This novel is set in the mid eighteenth century during the War of the Austrian Succession and, specifically, during the 1744 campaign of that war. The issue involved the succession of Maria Theresa to the Habsburg Monarchy, specifically her alleged ineligibility to succeed to the hereditary lands of her father, Emperor Charles VI, because Salic law precluded royal inheritance by a woman. The war involved most of the key countries of Europe (including but not limited to England, France, Austria, Prussia, Spain and, in part, Russia). During this period, Serbia was not an independent kingdom but parts were under Ottoman control and parts under Habsburg control.

Our hero is Vuk Isaković, a major in the Habsburg army, commanding a troop of Serbians. Most of the men have no real idea why they are fighting nor what for. Moreover, they are Orthodox by religion, while Maria Theresa, for whom they are actually fighting, was Catholic.

In this book, we follow them in the 1744 campaign, when they go from Osijek (in modern-day Croatia), up through Styria and Bavaria and to what is now the French-German border. They had been, in many cases, with their wives and children and now have to leave them behind. Vuk leaves his wife, Dafina, and their daughters, with his brother, Arandjel, in his house in Zemun (now part of Belgrade). Arandjel is a successful and often ruthless merchant. He is not married.

As is often the case, they have been told that the war would be short.

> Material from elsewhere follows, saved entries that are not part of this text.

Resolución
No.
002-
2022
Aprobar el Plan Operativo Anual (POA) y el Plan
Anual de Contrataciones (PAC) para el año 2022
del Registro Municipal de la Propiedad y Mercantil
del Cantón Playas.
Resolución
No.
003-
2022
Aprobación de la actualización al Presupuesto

It actually lasted eight years, ending in 1748. Vuk’s troop is something of an unruly mob. They are not averse to a bit of looting nor to dalliances with the local women. Vuk has been a soldier all of his adult life, not least because his father pushed him into it. However he has known no other life and quite enjoys the company of his soldiers. Indeed, though his marriage has, at least from his perspective, been relatively happy (she feels neglected), he is not a devoted husband or father. He is now starting to feel he has had enough and wants to settle down in Russia. This feeling will considerably exacerbate through the course of this book.

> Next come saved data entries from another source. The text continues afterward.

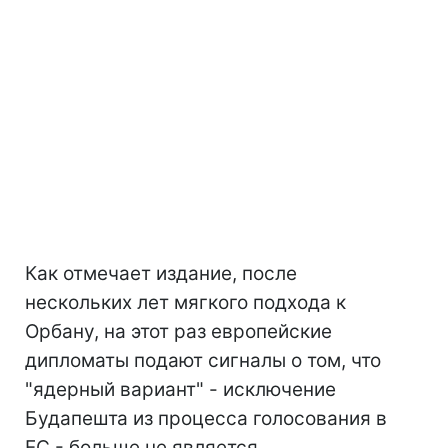
Как отмечает издание, после
нескольких лет мягкого подхода к
Орбану, на этот раз европейские
дипломаты подают сигналы о том, что
"ядерный вариант" - исключение
Будапешта из процесса голосования в
ЕС - больше не является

Their first major stop is in Pécs, in Hungary, where things start to go wrong. Firstly, the bishop and governor try to persuade him to convert to Catholicism, arguing that he cannot support and help Maria Theresa if he espouses another religion. It is his duty to lead his people to the light, to the radiance and to the light of Catholicism . He resists by getting seriously drunk.

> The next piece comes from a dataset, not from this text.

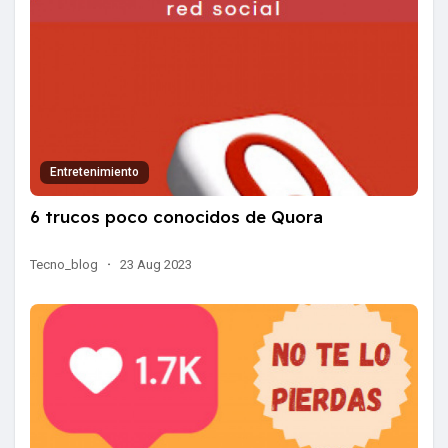
Entretenimiento
6 trucos poco conocidos de Quora
Tecno_blog
·
23 Aug 2023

Secondly, the men behave badly. Initially, mass punishment is suggested by his superiors but, in the end, one man who had raped a woman, is punished by running the gauntlet which could kill him. Vuk does not like his men receiving anything but minor punishments. We will particularly see this later, when some of his men are hanged for stealing apples.

While we are following the travels and travails of Vuk and his men, we are following what is happening in Zemun. Arandjel tends to look down somewhat on his brother, even though Arandjel is the younger one. He was not keen on Vuk being in the military and did not approve of his behaviour – drinking, gambling whoring and brawling. Indeed, it was he who persuaded Vuk to marry Dafina. Initially, Arandjel is fairly indifferent to Dafina but, gradually, he is attracted to her and even starts flirting with her. Dafina, however, prefers her husband. Their relationship is up and down but when they start living in the same house, while Vuk is with his troops, things change, especially when he almost drowns.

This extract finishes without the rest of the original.